Big Data All Stars:

Real-World Stories and Wisdom from the Best in Big Data

Big Data All Stars: Real-World Stories and Wisdom from the Best in Big Data

Introduction

Those of us looking to take a significant step towards creating a data-driven business sometimes need a little inspiration from those that have traveled the path we are looking to tread. This book presents a series of real-world stories from those on the big data frontier who have moved beyond experimentation to creating sustainable, successful big data solutions within their organizations. Read these stories to get an inside look at “big data all-stars” who have been recognized by MapR and Datanami as having achieved great success in the expanding field of big data.

Use the examples in this guide to help you develop your own methods, approaches, and best practices for creating big data solutions within your organization. Whether you are a business analyst, data scientist, enterprise architect, IT administrator, or developer, you'll gain key insights from these big data luminaries – insights that will help you tackle the big data challenges you face in your own company.

Table of Contents

How comScore Uses Hadoop and MapR to Build its Business
Michael Brown, CTO at comScore
comScore uses MapR to manage and scale their Hadoop cluster of 450 servers, create more files, process more data faster, and produce better streaming and random I/O results. MapR allowes comScore to easily access data in the cluster and just as easily store it in a variety of warehouse environments.

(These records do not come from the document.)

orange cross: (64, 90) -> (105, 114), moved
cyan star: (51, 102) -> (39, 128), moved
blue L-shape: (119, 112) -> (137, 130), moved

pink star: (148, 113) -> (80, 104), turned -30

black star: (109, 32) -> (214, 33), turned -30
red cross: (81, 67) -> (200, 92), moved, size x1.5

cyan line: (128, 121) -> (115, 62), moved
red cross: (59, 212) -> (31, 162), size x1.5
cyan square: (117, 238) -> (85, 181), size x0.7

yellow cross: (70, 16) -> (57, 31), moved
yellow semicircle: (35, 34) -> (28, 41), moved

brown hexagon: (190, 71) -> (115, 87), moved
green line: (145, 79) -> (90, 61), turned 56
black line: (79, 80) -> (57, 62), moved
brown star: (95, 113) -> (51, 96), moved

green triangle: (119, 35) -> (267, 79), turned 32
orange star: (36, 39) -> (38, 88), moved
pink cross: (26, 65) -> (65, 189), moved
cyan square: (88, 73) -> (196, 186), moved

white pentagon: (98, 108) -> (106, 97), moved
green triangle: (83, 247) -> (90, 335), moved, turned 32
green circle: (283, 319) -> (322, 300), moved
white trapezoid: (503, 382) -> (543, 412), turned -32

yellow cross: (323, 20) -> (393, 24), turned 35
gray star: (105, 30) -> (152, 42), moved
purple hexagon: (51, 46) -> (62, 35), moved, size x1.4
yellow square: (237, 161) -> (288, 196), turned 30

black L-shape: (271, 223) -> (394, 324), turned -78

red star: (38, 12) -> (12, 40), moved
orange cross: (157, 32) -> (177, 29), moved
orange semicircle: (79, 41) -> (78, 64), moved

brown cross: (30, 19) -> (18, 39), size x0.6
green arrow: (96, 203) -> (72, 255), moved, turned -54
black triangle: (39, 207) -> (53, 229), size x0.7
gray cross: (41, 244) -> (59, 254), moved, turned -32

Making Good Things Happen at Wells Fargo
Paul Cao, Director of Data Services for Wells Fargo’s Capital Markets business
Wells Fargo uses MapR to serve the company’s data needs across the entire banking business, which involve a variety of data types including reference data, market data, and structured and unstructured data, all under the same umbrella. Using NoSQL and Hadoop, their solution requires the utmost in security, ease of ingest, ability to scale, high performance, and – particularly important for Wells Fargo – multi-tenancy.

Coping with Big Data at Experian – “Don’t Wait, Don’t Stop”
Tom Thomas, Director of IT at Experian
Experian uses MapR to store in-bound source data. The files are then available for analysts to query with SQL via Hive, without the need to build and load a structured database. Experian is now able to achieve significantly more processing power and storage space, and clients have access to deeper data.

Trevor Mason and Big Data: Doing What Comes Naturally
Trevor Mason Vice President Technology Research at IRI
IRI uses MapR to maximize file system performance, facilitate the use of a large number of smaller files, and send files via FTP from the mainframe directly to the cluster. With Hadoop, they have been able to speed up data processing while reducing mainframe load, saving more than $1.5 million.

Leveraging Big Data to Economically Fuel Growth
Kevin McClowry, Director of Analytics Application Development at TransUnion
TransUnion uses a hybrid architecture made of commercial databases and Hadoop so that their analysts can work with data in a way that was previously out of reach. The company is introducing the analytics architecture worldwide and sizing it to fit the needs and resources of each country’s operation.

Making Big Data Work for a Major Oil & Gas Equipment Manufacturer
Warren Sharp, Big Data Engineer at National Oilwell Varco (NOV)
NOV created a data platform for time-series data from sensors and control systems to support deep analytics and machine learning. The organization is now able to build, test, and deliver complicated condition-based maintenance models and applications.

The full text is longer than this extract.